GPTZero’s Om Ogale, Paul Esau and Alex Cui flagged a series of telling defects. The report used erroneous or inconsistent data — at different points sizing the loyalty scheme market at $200 billion and also putting the number of unclaimed loyalty scheme points at exactly the same number. More than half a dozen footnotes pointed to web pages that did not exist or did not contain the information cited. A referenced McKinsey report had no apparent existence. The report’s central claim — that loyalty schemes are vulnerable to fraud — may well be true, but the supporting apparatus contained the unmistakable fingerprints of unchecked AI generation.

“Publishing a report online is essentially a form of data injection into the pool of knowledge that is the internet,” the GPTZero researchers wrote. “When the report includes fake information (either vibed citations or false claims) it can ‘poison the well’ by misleading future researchers, especially if the report is published by a well-known consulting firm and hosted on a high-traffic website.” That framing matters — a consulting firm’s authority lends its hallucinations downstream credibility long after the original error is found.

A Big Four pattern, not a one-off

EY is not alone. Deloitte had to revise a report for a Canadian provincial government last year after the document was found to contain fake academic citations. Law firm Sullivan & Cromwell apologised to a New York court last month because a filing in a high-profile case repeatedly misquoted the US bankruptcy code and cited cases incorrectly. The pattern is sharp: the most aggressive professional-services adopters of AI are also the ones tripping over its known failure modes.

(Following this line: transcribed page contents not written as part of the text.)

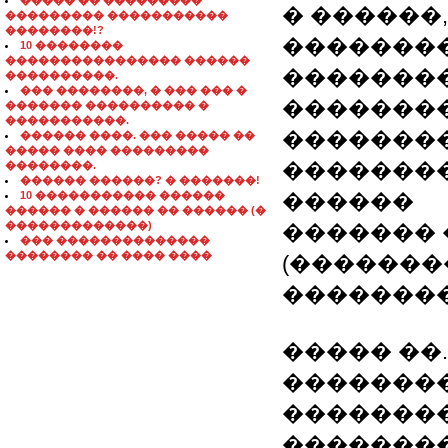
����� �� ���������
� ������
��������� �����������
��������!?
�������
10 ��������
���������������� ������
��������
����������.
��� ��������, � ��� ��� �
��������
������� ���������� �
�����������.
�������
������ ����. ��� ����� ��
����� ���� ���������
�������
��������.
������ ������? � �������!
10 ����������� ������
������
������ � ������ �� ������ (�
�������������)
�������
��� ��������������
�������� �� ���� ����
(�������
��������
����� ��
��������
��������
��������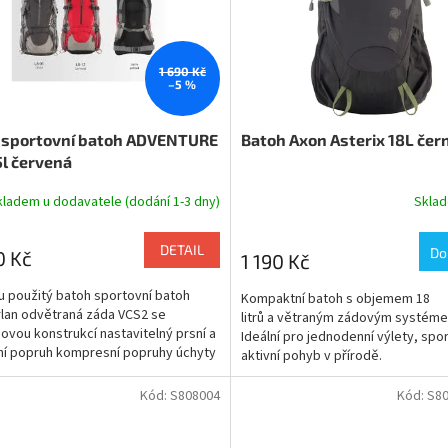
1 690 Kč
–5 %
 sportovní batoh ADVENTURE
Batoh Axon Asterix 18L čer
5l červená
kladem u dodavatele (dodání 1-3 dny)
Skla
DETAIL
Do
0 Kč
1 190 Kč
 použitý batoh sportovní batoh
Kompaktní batoh s objemem 18
lan odvětraná záda VCS2 se
litrů a větraným zádovým systém
novou konstrukcí nastavitelný prsní a
Ideální pro jednodenní výlety, spor
í popruh kompresní popruhy úchyty
aktivní pohyb v přírodě.
 8 kapes...
Kód:
S808004
Kód:
S8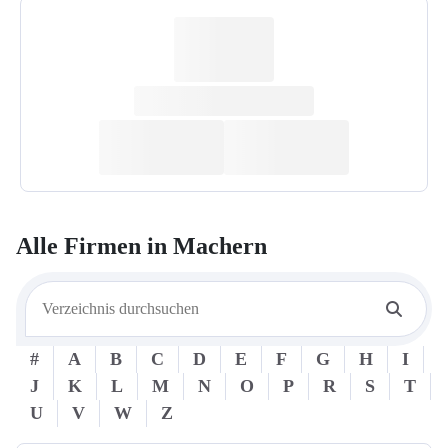
Alle Firmen in
Machern
#
A
B
C
D
E
F
G
H
I
J
K
L
M
N
O
P
R
S
T
U
V
W
Z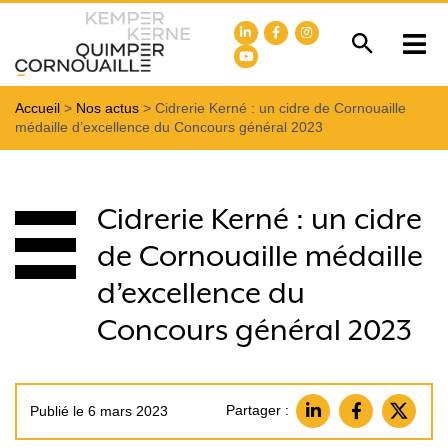
Accueil
>
Nos actus
>
Cidrerie Kerné : un cidre de Cornouaille
médaille d’excellence du Concours général 2023
Cidrerie Kerné : un cidre
de Cornouaille médaille
d’excellence du
Concours général 2023
Partager :
Publié le 6 mars 2023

EY itself claimed in October that its AI-related revenue had grown 30% in the previous year and that 15,000 staff had worked on client projects “ranging from delivering enterprise-wide transformations to AI governance frameworks that help drive the responsible implementation of AI.” The irony is not subtle: a firm selling AI governance frameworks has published external-facing research that would have failed a basic AI-output verification step.

Looking forward

For UK businesses commissioning research, consultancy or legal work from professional services firms, the EY incident is a procurement signal. Statements of work and acceptance criteria for any AI-supported deliverable now need explicit verification clauses — every citation traced, every data point sourced, every claim defensible. The arXiv one-year ban for unchecked AI-generated content, also reported this week, points in the same direction across academic publishing. The combined message: human accountability does not transfer to the tool, and “we used AI” is not a defence — it is the question. EY said it was “reviewing the circumstances that led to this article’s publication” — the more useful corporate output would be a public methodology change.